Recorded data
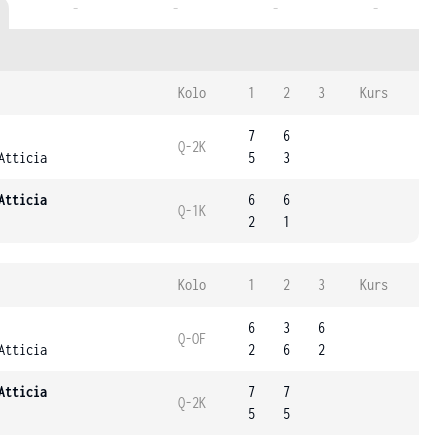
-
-
-
-
Kolo
1
2
3
Kurs
7
6
Q-2K
Atticia
5
3
Atticia
6
6
Q-1K
2
1
Kolo
1
2
3
Kurs
6
3
6
Q-OF
Atticia
2
6
2
Atticia
7
7
Q-2K
5
5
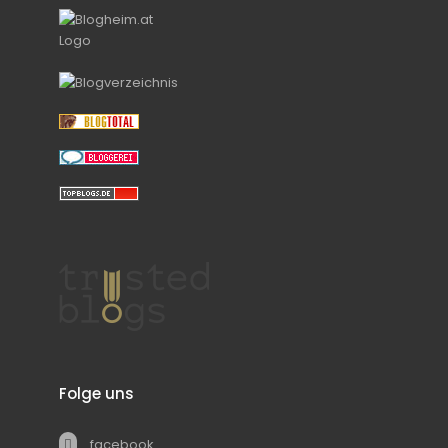
Folge uns
facebook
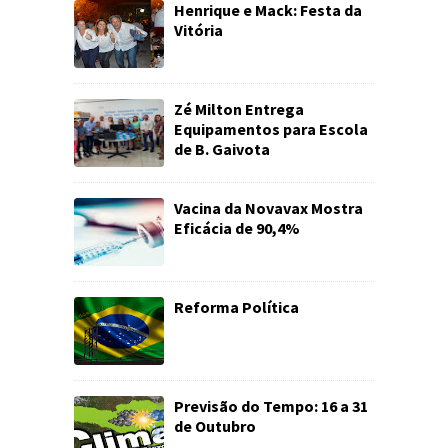
Henrique e Mack: Festa da
Vitória
Zé Milton Entrega
Equipamentos para Escola
de B. Gaivota
Vacina da Novavax Mostra
Eficácia de 90,4%
Reforma Política
Previsão do Tempo: 16 a 31
de Outubro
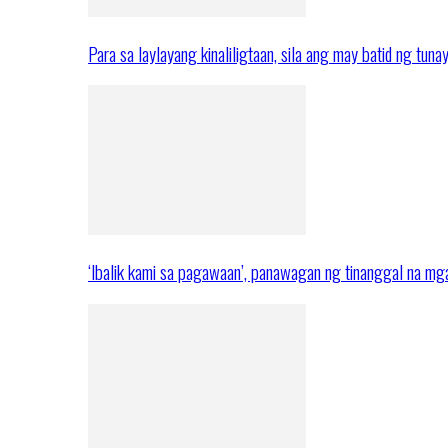
Para sa laylayang kinaliligtaan, sila ang may batid ng tuna
‘Ibalik kami sa pagawaan’, panawagan ng tinanggal na 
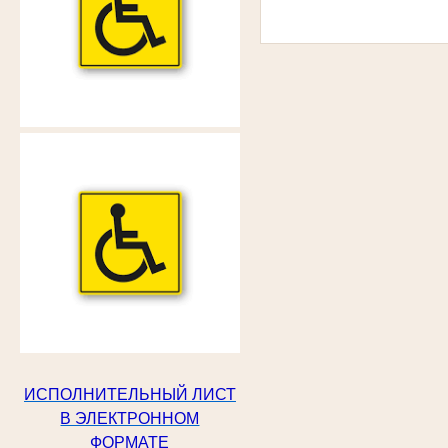
ИСПОЛНИТЕЛЬНЫЙ ЛИСТ
В ЭЛЕКТРОННОМ
ФОРМАТЕ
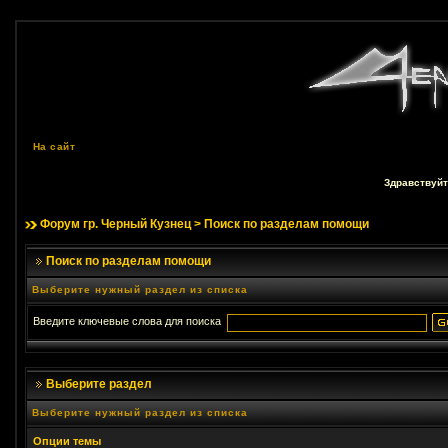
На сайт
Здравствуйт
Форум гр. Черный Кузнец
> Поиск по разделам помощи
Поиск по разделам помощи
Выберите нужный раздел из списка
Введите ключевые слова для поиска
Выберите раздел
Выберите нужный раздел из списка
Опции темы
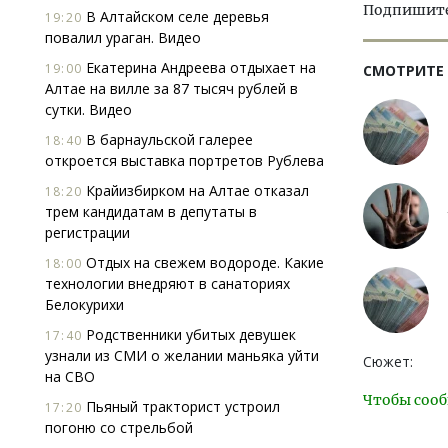
Подпишитес
В Алтайском селе деревья
19:20
повалил ураган. Видео
Екатерина Андреева отдыхает на
19:00
СМОТРИТЕ
Алтае на вилле за 87 тысяч рублей в
сутки. Видео
В барнаульской галерее
18:40
откроется выставка портретов Рублева
Крайизбирком на Алтае отказал
18:20
трем кандидатам в депутаты в
регистрации
Отдых на свежем водороде. Какие
18:00
технологии внедряют в санаториях
Белокурихи
Родственники убитых девушек
17:40
узнали из СМИ о желании маньяка уйти
Сюжет:
на СВО
Чтобы сооб
Пьяный тракторист устроил
17:20
погоню со стрельбой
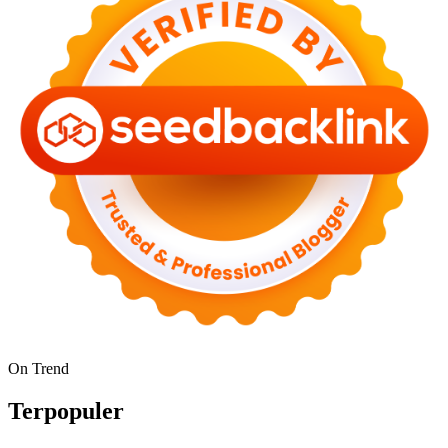
On Trend
Terpopuler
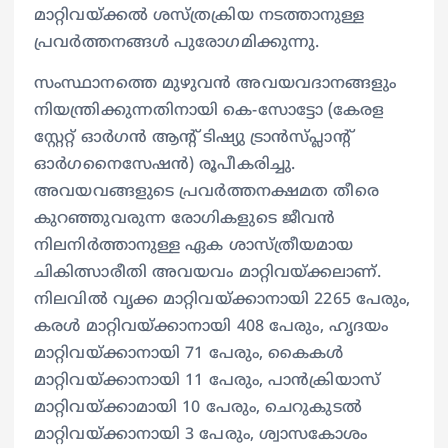
മാറ്റിവയ്ക്കല്‍ ശസ്ത്രക്രിയ നടത്താനുള്ള
പ്രവര്‍ത്തനങ്ങള്‍ പുരോഗമിക്കുന്നു.
സംസ്ഥാനത്തെ മുഴുവന്‍ അവയവദാനങ്ങളും
നിയന്ത്രിക്കുന്നതിനായി കെ-സോട്ടോ (കേരള
സ്റ്റേറ്റ് ഓര്‍ഗന്‍ ആന്റ് ടിഷ്യു ട്രാന്‍സ്പ്ലാന്റ്
ഓര്‍ഗനൈസേഷന്‍) രൂപീകരിച്ചു.
അവയവങ്ങളുടെ പ്രവര്‍ത്തനക്ഷമത തീരെ
കുറഞ്ഞുവരുന്ന രോഗികളുടെ ജീവന്‍
നിലനിര്‍ത്താനുള്ള ഏക ശാസ്ത്രീയമായ
ചികിത്സാരീതി അവയവം മാറ്റിവയ്ക്കലാണ്.
നിലവില്‍ വൃക്ക മാറ്റിവയ്ക്കാനായി 2265 പേരും,
കരള്‍ മാറ്റിവയ്ക്കാനായി 408 പേരും, ഹൃദയം
മാറ്റിവയ്ക്കാനായി 71 പേരും, കൈകള്‍
മാറ്റിവയ്ക്കാനായി 11 പേരും, പാന്‍ക്രിയാസ്
മാറ്റിവയ്ക്കാമായി 10 പേരും, ചെറുകുടല്‍
മാറ്റിവയ്ക്കാനായി 3 പേരും, ശ്വാസകോശം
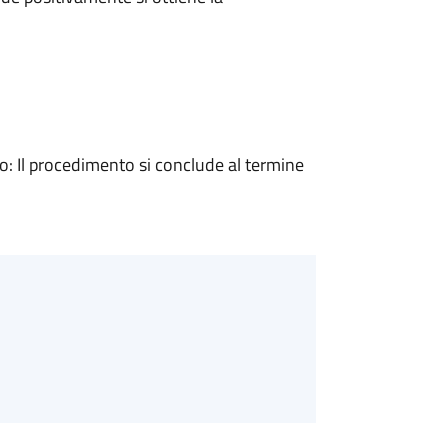
 Il procedimento si conclude al termine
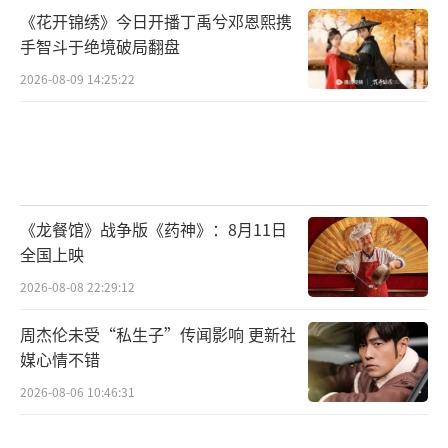
《花开锦绣》今日开播丁禹兮邓恩熙携
喜出演，6月22日公映，重回云边镇。
手智斗于绝境破局翻盘
（责任编辑：李劲 CK005）
2026-08-09 14:25:22
《龙餐馆》战争版《药神》：8月11日
全国上映
2026-08-08 22:29:12
周杰伦未受“私生子”传闻影响 更新社
媒心情不错
2026-08-06 10:46:31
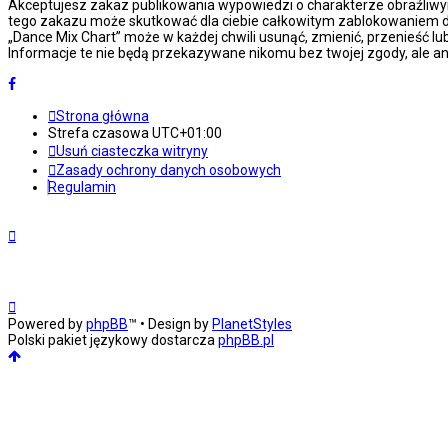
Akceptujesz zakaz publikowania wypowiedzi o charakterze obraźliwy
tego zakazu może skutkować dla ciebie całkowitym zablokowaniem do
„Dance Mix Chart” może w każdej chwili usunąć, zmienić, przenieść l
Informacje te nie będą przekazywane nikomu bez twojej zgody, ale an
Strona główna
Strefa czasowa
UTC+01:00
Usuń ciasteczka witryny
Zasady ochrony danych osobowych
Regulamin
Powered by
phpBB
™
• Design by
PlanetStyles
Polski pakiet językowy dostarcza
phpBB.pl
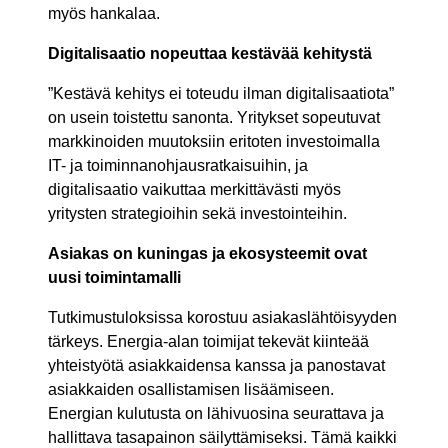
myös hankalaa.
Digitalisaatio nopeuttaa kestävää kehitystä
”Kestävä kehitys ei toteudu ilman digitalisaatiota”
on usein toistettu sanonta. Yritykset sopeutuvat
markkinoiden muutoksiin eritoten investoimalla
IT- ja toiminnanohjausratkaisuihin, ja
digitalisaatio vaikuttaa merkittävästi myös
yritysten strategioihin sekä investointeihin.
Asiakas on kuningas ja ekosysteemit ovat
uusi toimintamalli
Tutkimustuloksissa korostuu asiakaslähtöisyyden
tärkeys. Energia-alan toimijat tekevät kiinteää
yhteistyötä asiakkaidensa kanssa ja panostavat
asiakkaiden osallistamisen lisäämiseen.
Energian kulutusta on lähivuosina seurattava ja
hallittava tasapainon säilyttämiseksi. Tämä kaikki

- Task item -
Would you copy every line of the entries in which "myös" appears?

- Response box -
myös hankalaa.
digitalisaatio vaikuttaa merkittävästi myös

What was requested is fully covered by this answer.